Given data START

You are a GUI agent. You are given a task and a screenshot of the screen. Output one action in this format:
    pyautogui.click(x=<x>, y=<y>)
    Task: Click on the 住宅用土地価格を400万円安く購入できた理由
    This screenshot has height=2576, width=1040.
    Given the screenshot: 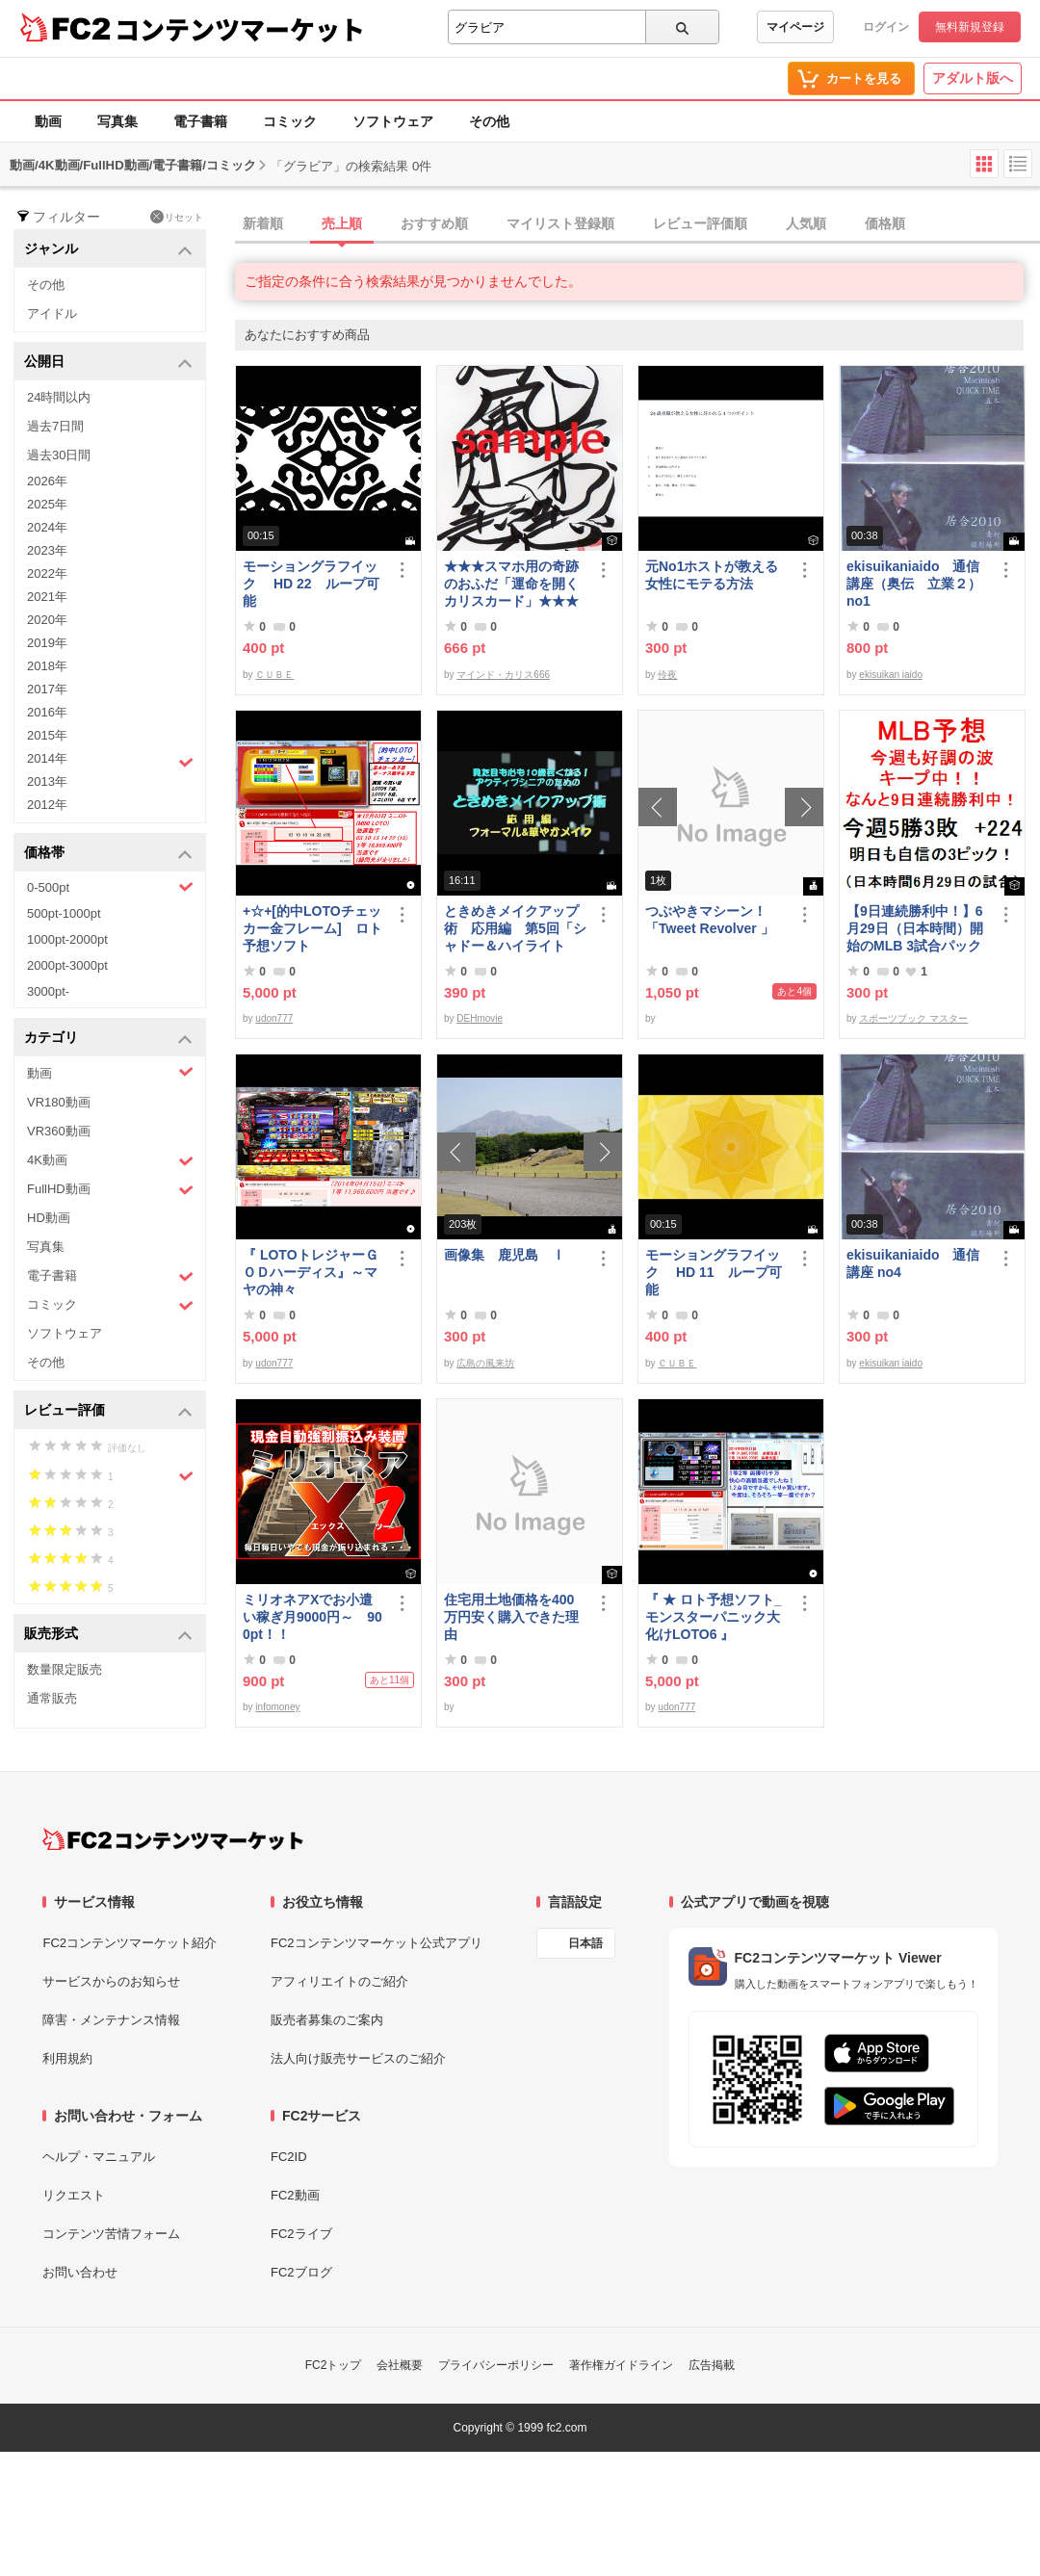 What is the action you would take?
    pyautogui.click(x=511, y=1617)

Given data END

**What to work on:** Restate exactly the records above from their first line through the line that holds "This screenshot has", please, including both and leaving out all others.

**Solution to the problem:**
You are a GUI agent. You are given a task and a screenshot of the screen. Output one action in this format:
    pyautogui.click(x=<x>, y=<y>)
    Task: Click on the 住宅用土地価格を400万円安く購入できた理由
    This screenshot has height=2576, width=1040.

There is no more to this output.